[Extracted records]
= = =

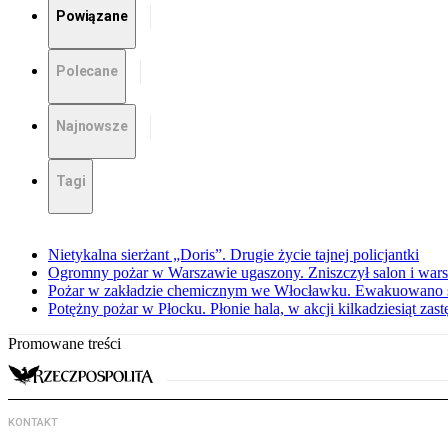
Powiązane
Polecane
Najnowsze
Tagi
Nietykalna sierżant „Doris”. Drugie życie tajnej policjantki
Ogromny pożar w Warszawie ugaszony. Zniszczył salon i war
Pożar w zakładzie chemicznym we Włocławku. Ewakuowano s
Potężny pożar w Płocku. Płonie hala, w akcji kilkadziesiąt zas
Promowane treści
KONTAKT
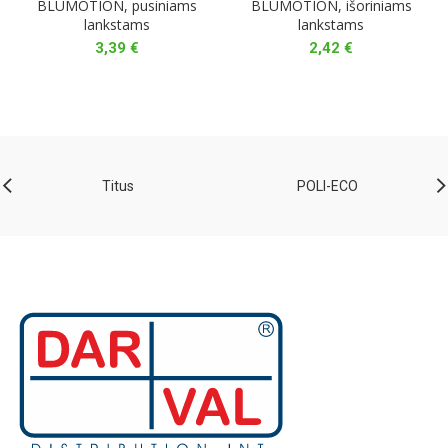
BLUMOTION, pusiniams
BLUMOTION, išoriniams
lankstams
lankstams
3,39
€
2,42
€
Titus
POLI-ECO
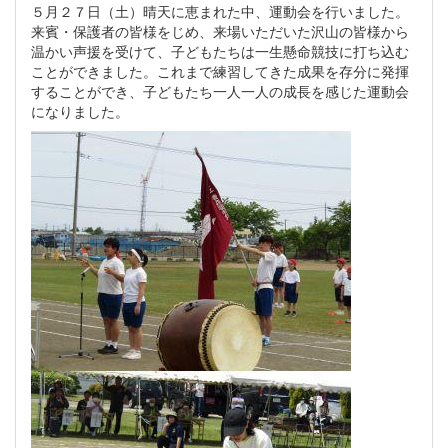
５月２７日（土）晴天に恵まれた中、運動会を行いました。
来賓・保護者の皆様をじめ、来場いただいた沢山の皆様から
温かい声援を受けて、子どもたちは一生懸命競技に打ち込む
ことができました。これまで練習してきた成果を存分に発揮
することができ、子どもたち一人一人の成長を感じた運動会
になりました。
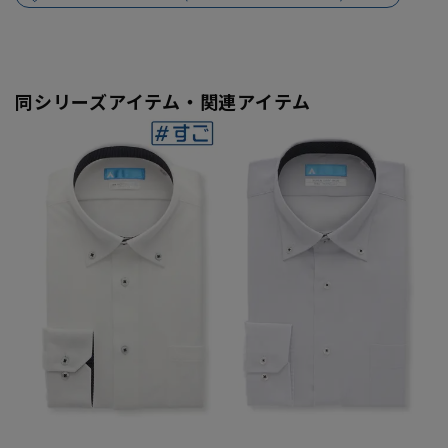
同シリーズアイテム・関連アイテム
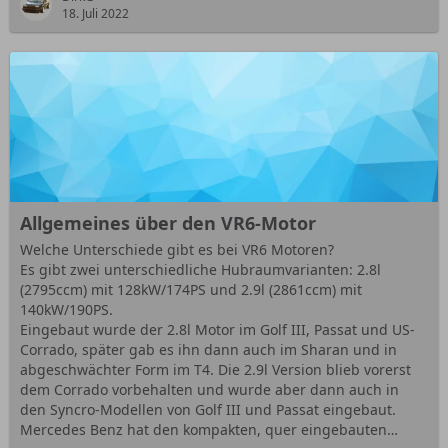
18. Juli 2022
Allgemeines über den VR6-Motor
Welche Unterschiede gibt es bei VR6 Motoren?
Es gibt zwei unterschiedliche Hubraumvarianten: 2.8l
(2795ccm) mit 128kW/174PS und 2.9l (2861ccm) mit
140kW/190PS.
Eingebaut wurde der 2.8l Motor im Golf III, Passat und US-
Corrado, später gab es ihn dann auch im Sharan und in
abgeschwächter Form im T4. Die 2.9l Version blieb vorerst
dem Corrado vorbehalten und wurde aber dann auch in
den Syncro-Modellen von Golf III und Passat eingebaut.
Mercedes Benz hat den kompakten, quer eingebauten…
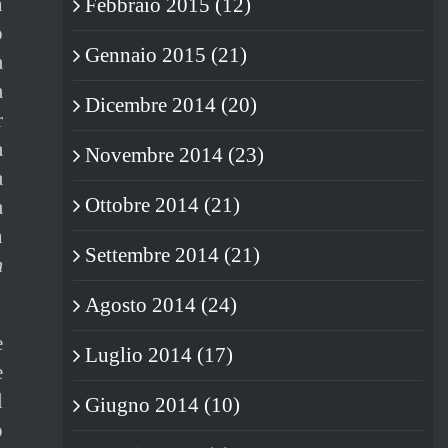
n
Febbraio 2015 (12)
o
Gennaio 2015 (21)
à
a
Dicembre 2014 (20)
r
a
Novembre 2014 (23)
a
Ottobre 2014 (21)
a
n
Settembre 2014 (21)
m
Agosto 2014 (24)
e
Luglio 2014 (17)
e
l
Giugno 2014 (10)
o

= = =

* TASK BRIEF:
Print all the entries exactly as they appear, without the pictures.

* ANSWER FOR THE TASK:
Powiązane
Polecane
Najnowsze
Tagi
Nietykalna sierżant „Doris”. Drugie życie tajnej policjantki
Ogromny pożar w Warszawie ugaszony. Zniszczył salon i war
Pożar w zakładzie chemicznym we Włocławku. Ewakuowano s
Potężny pożar w Płocku. Płonie hala, w akcji kilkadziesiąt zas
Promowane treści
KONTAKT
BLUMOTION, pusiniams
BLUMOTION, išoriniams
lankstams
lankstams
3,39
€
2,42
€
Titus
POLI-ECO
５月２７日（土）晴天に恵まれた中、運動会を行いました。
来賓・保護者の皆様をじめ、来場いただいた沢山の皆様から
温かい声援を受けて、子どもたちは一生懸命競技に打ち込む
ことができました。これまで練習してきた成果を存分に発揮
することができ、子どもたち一人一人の成長を感じた運動会
になりました。
同シリーズアイテム・関連アイテム
18. Juli 2022
Allgemeines über den VR6-Motor
Welche Unterschiede gibt es bei VR6 Motoren?
Es gibt zwei unterschiedliche Hubraumvarianten: 2.8l
(2795ccm) mit 128kW/174PS und 2.9l (2861ccm) mit
140kW/190PS.
Eingebaut wurde der 2.8l Motor im Golf III, Passat und US-
Corrado, später gab es ihn dann auch im Sharan und in
abgeschwächter Form im T4. Die 2.9l Version blieb vorerst
dem Corrado vorbehalten und wurde aber dann auch in
den Syncro-Modellen von Golf III und Passat eingebaut.
Mercedes Benz hat den kompakten, quer eingebauten…
n
Febbraio 2015 (12)
o
Gennaio 2015 (21)
à
a
Dicembre 2014 (20)
r
a
Novembre 2014 (23)
a
Ottobre 2014 (21)
a
n
Settembre 2014 (21)
m
Agosto 2014 (24)
e
Luglio 2014 (17)
e
l
Giugno 2014 (10)
o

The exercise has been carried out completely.